Ash Carter, the United States’ soon-to-be-defense secretary, won’t shy away from disagreeing with the White House.
At a confirmation hearing before the U.S. Senate last week, Ash Carter, the Obama administration’s pick to replace Chuck Hagel as U.S. secretary of defense, told lawmakers that he wouldn’t be pushed around as defense secretary. Carter, a wonkish thinker on defense and security, is likely to stick to his word and contradict the White House on important matters of policy. Carter, in some ways, risks inviting the same sort of isolation Chuck Hagel faced within the cabinet. However, where previous defense secretaries may have eventually rubber-stamped White House initiatives, Carter will be one to push back. As one former White House official told POLITICO’s Michael Crowley, Carter is “arrogant and doesn’t suffer fools gladly.”
U.S. Senator John McCain (R-AZ), however, is skeptical of Carter’s posturing. ”I’m confident that he has no influence whatsoever,” McCain, who chairs the Senate Armed Services Committee, told the press.

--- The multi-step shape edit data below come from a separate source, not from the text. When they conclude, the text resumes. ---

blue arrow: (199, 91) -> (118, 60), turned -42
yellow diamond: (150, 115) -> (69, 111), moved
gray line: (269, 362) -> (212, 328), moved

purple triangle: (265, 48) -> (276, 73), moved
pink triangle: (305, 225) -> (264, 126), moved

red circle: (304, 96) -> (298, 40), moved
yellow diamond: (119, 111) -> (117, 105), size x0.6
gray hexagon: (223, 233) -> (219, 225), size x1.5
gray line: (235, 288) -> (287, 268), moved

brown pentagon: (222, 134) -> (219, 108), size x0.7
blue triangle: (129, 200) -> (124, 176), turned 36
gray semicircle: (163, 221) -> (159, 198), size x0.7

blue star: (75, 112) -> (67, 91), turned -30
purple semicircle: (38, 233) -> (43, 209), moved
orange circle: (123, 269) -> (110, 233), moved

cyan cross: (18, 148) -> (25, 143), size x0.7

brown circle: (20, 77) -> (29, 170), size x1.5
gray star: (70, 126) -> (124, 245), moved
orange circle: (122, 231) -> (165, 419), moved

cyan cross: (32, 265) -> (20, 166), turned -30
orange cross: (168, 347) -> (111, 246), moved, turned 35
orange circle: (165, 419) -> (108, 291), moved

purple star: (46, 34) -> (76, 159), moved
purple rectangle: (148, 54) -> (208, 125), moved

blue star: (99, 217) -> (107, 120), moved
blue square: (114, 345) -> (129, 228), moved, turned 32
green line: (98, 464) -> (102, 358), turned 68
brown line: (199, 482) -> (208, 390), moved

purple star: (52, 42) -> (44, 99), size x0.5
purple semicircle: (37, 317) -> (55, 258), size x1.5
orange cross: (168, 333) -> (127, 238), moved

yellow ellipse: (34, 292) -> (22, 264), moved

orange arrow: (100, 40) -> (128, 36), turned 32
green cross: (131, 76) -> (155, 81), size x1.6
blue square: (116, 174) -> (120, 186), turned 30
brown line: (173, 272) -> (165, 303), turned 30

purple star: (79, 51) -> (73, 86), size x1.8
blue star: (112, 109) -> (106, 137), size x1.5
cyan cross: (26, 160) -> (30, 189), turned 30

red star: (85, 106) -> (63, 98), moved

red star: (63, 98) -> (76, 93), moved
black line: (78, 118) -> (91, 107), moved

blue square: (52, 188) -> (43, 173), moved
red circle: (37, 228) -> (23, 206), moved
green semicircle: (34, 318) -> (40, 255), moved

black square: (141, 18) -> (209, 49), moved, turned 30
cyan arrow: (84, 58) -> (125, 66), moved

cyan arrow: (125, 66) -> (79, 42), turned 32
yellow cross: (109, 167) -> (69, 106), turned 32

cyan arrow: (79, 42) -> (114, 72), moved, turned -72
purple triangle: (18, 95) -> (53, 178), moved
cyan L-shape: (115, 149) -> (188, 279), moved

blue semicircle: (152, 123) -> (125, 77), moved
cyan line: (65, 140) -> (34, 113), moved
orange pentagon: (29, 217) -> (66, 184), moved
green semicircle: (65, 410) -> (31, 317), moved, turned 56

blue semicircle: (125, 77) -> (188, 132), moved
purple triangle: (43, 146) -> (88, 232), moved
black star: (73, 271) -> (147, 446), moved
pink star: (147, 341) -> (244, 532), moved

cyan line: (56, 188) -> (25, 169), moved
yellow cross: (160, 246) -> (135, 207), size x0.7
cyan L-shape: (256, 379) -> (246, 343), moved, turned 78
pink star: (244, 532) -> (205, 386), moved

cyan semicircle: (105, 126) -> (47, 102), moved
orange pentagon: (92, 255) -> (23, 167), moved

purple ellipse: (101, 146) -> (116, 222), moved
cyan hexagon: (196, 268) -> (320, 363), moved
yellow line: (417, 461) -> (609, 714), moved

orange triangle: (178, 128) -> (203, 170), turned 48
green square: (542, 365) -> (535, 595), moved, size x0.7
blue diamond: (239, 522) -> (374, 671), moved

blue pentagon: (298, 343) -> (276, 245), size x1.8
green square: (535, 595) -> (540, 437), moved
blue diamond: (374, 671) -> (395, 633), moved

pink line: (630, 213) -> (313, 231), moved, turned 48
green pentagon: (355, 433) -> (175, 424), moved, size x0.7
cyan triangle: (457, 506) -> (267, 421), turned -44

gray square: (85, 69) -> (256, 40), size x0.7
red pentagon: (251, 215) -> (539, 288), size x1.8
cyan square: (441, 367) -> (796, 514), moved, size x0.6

McCain remained unconvinced by Carter’s affirmative answer to the question: ”If security conditions on the ground in Afghanistan degrade in 2016, would you consider recommending to the president revisions to the size and pace of the drawdown plan announced by the president in order to adequately address those security conditions?” McCain notes, “All of the decisions are made by three or four people at the White House level” — a group involving the president, the national security adviser, and occasionally a coterie of senior intelligence officials.